Back in the 2000's, I was in my early 20s and a student at the Tampere University of Technology. I was in the "first era" of my longest-running hobby project (Doomsday), enjoying the freedom to spend my time mostly as I wished — apart from study obligations — getting sucked deep into programming every day for fun.

One habit that definitely helped that project keep going at the time was writing a dev diary, where I was basically thinking aloud about what I was doing and trying to come up with solutions to the current set of problems. It's fascinating reading this stuff now, two decades later:

* 21.10.1999
[2:00] Man, this is the night! This *is* the night! I've set up quite a network here. The P166 is now using the PII as a HTTP proxy and can now access the internet quite nicely. I'm currently downloading IE 5.0. This is fantastic. All thanks to a nice program I found: 602Pro LAN SUITE. I just hope it doesn't lock up when the trial period is over...

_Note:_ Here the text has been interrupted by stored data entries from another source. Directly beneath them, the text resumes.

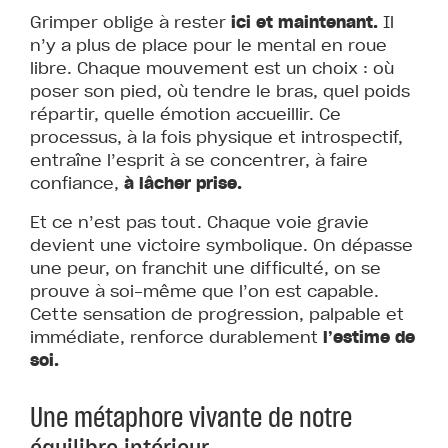
Grimper oblige à rester
ici et maintenant.
Il
n’y a plus de place pour le mental en roue
libre. Chaque mouvement est un choix : où
poser son pied, où tendre le bras, quel poids
répartir, quelle émotion accueillir. Ce
processus, à la fois physique et introspectif,
entraîne l’esprit à se concentrer, à faire
confiance,
à lâcher prise.
Et ce n’est pas tout. Chaque voie gravie
devient une victoire symbolique. On dépasse
une peur, on franchit une difficulté, on se
prouve à soi-même que l’on est capable.
Cette sensation de progression, palpable et
immédiate, renforce durablement
l’estime de
soi.
Une métaphore vivante de notre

That was written at 2 AM. I was building a little test network for the multiplayer code. I have no recollection of what "602Pro LAN SUITE" is, but the enthusiam is evident.

Programming is such a complex task that it helps immensely to write things down. At the end of a session one can just dump one's thoughts and next steps into a text file, and pick them up the next day, or after a month, getting back up to speed quickly. This is helpful also when there are lots of distractions or other interruptions that derail one's train of thought.

I suspect I'm particularly bad at task switching, preferring to focus intensely on one thing at a time. For me it's invaluable to have a to-do list or any kind of record of what has been going through my mind.

It's unfortunate that my dev diary habit fell by the wayside at some point. I can't quite recall what drove the change, but one contributing factor was the introduction of web-based issue trackers. I found it challenging to maintain a to-do list and an issue tracker, when the latter was also a different kind of a to-do list. Over the years I've found the right balance, with TaskPaper-formatted to-do lists for daily work and web issue trackers for public communications.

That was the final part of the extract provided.